Melhem Khalaf Concerned Over New Fires Compromising Evidence At Beirut Port


Following the massive fire that burned at the Beirut port last week, and a smaller fire days before it, residents of the capital city relived moments of terror instilled since the August 4 explosion.

Investigations into the explosion were still in progress, but even after a month, the probe hadn’t shown much promise. And with these new fires at the Beirut port, activists are suspecting that they were set on purpose to tamper with evidence at the port where the explosion took place.

“The fire Thursday in a warehouse in the port of Beirut where humanitarian aid was stored raised questions from activists and experts who suspect a will to alter potential evidence a month after the deadly explosion of August 4,” said LeFigaro.

The mentioned humanitarian aid belonged to the International Red Cross (ICRC). “Part of our stock of food parcels stored at our supplier’s warehouse caught fire but is not possible to confirm the level of loss incurred at this time,” the ICRC issued in a tweet on September 10th.

From his side, the head of the Beirut Bar Association Melhem Khalaf urged investigative Judge Fadi Sawan, who is leading the blast probe, to consider that the fires could have compromised evidence vital to the investigation. 

In fact, right after the August 4 explosion, as if suspecting that evidence would be compromised, Khalaf had asked that the crime scene be preserved. “Preserving the crime scene was the first thing we demanded,” Khalaf told AFP on Monday.

However, according to AFP, Judge Sawan believes that it is unlikely evidence was affected because last week’s fire took place outside the explosion investigation zone. 

“Even if the site of the fire is outside the crime scene, one cannot deny that they are very close”, said Omar Nachabe, a researcher in criminology, who evoked “a suspect coincidence,” reported to Le Figaro.

So far, investigators are dismissing the possibility of a connection. Instead, they are reportedly considering that the fire could have been set as “part of an insurance fraud scheme.”

Until now, it is unclear what exactly caused the massive fire but caretaker transportation and public works minister, Michel Najjar, said the fire could have started by welding work taking place at the port. 

The maintenance work of welding, as it seems, has become a life-threatening danger in Lebanon or an excuse to a series of “coincidences.”

On Tuesday, another fire erupted in a Beirut shopping center designed by renowned British-Iraqi architect Zaha Hadid. Welding, as well, is said to be the cause.

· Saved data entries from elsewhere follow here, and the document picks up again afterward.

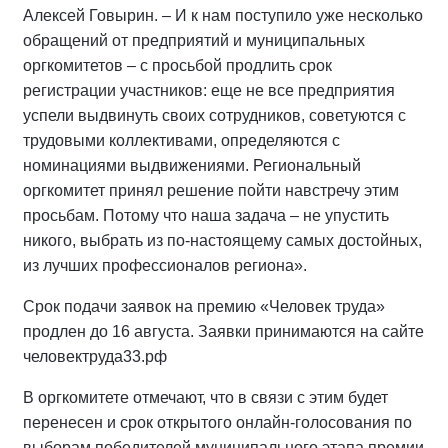
Алексей Говырин. – И к нам поступило уже несколько
обращений от предприятий и муниципальных
оргкомитетов – с просьбой продлить срок
регистрации участников: еще не все предприятия
успели выдвинуть своих сотрудников, советуются с
трудовыми коллективами, определяются с
номинациями выдвижениями. Региональный
оргкомитет принял решение пойти навстречу этим
просьбам. Потому что наша задача – не упустить
никого, выбрать из по-настоящему самых достойных,
из лучших профессионалов региона».
Срок подачи заявок на премию «Человек труда»
продлен до 16 августа. Заявки принимаются на сайте
человектруда33.рф
В оргкомитете отмечают, что в связи с этим будет
перенесен и срок открытого онлайн-голосования по
выборам победителей муниципального этапа премии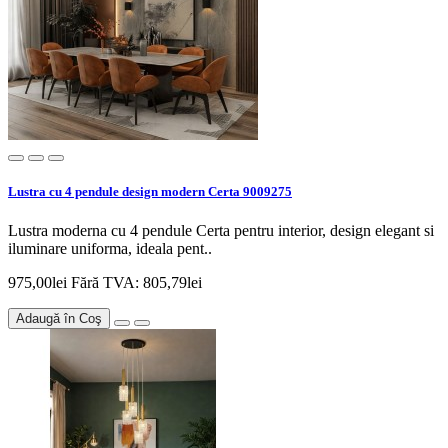
Lustra cu 4 pendule design modern Certa 9009275
Lustra moderna cu 4 pendule Certa pentru interior, design elegant si
iluminare uniforma, ideala pent..
975,00lei
Fără TVA: 805,79lei
Adaugă în Coş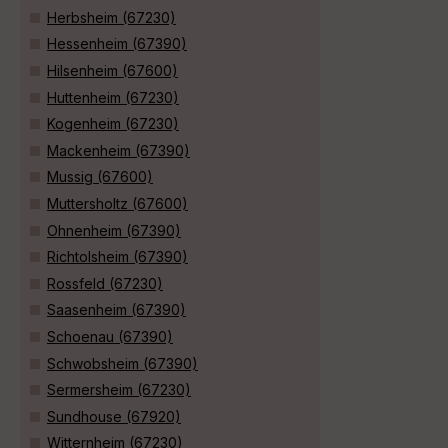
Herbsheim (67230)
Hessenheim (67390)
Hilsenheim (67600)
Huttenheim (67230)
Kogenheim (67230)
Mackenheim (67390)
Mussig (67600)
Muttersholtz (67600)
Ohnenheim (67390)
Richtolsheim (67390)
Rossfeld (67230)
Saasenheim (67390)
Schoenau (67390)
Schwobsheim (67390)
Sermersheim (67230)
Sundhouse (67920)
Witternheim (67230)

However, people and experts are having a hard time believing the welding story that, coincidentally, is common to these new fires. Melhem Khalaf deemed them “worrying indicators.”

“What happened is unacceptable, and it is not at all reassuring,” he stressed. “The investigating judge must get his hands on this file and continue the investigation.”

“Justice today is facing a test,” he warned, calling for “independence, transparency and speed” of procedures.

It is to note that Melhem Khalaf and his team of lawyers have been building a legal case against the government to be presented at the International Court, following the August 4 explosion and the mishandling of the catastrophe.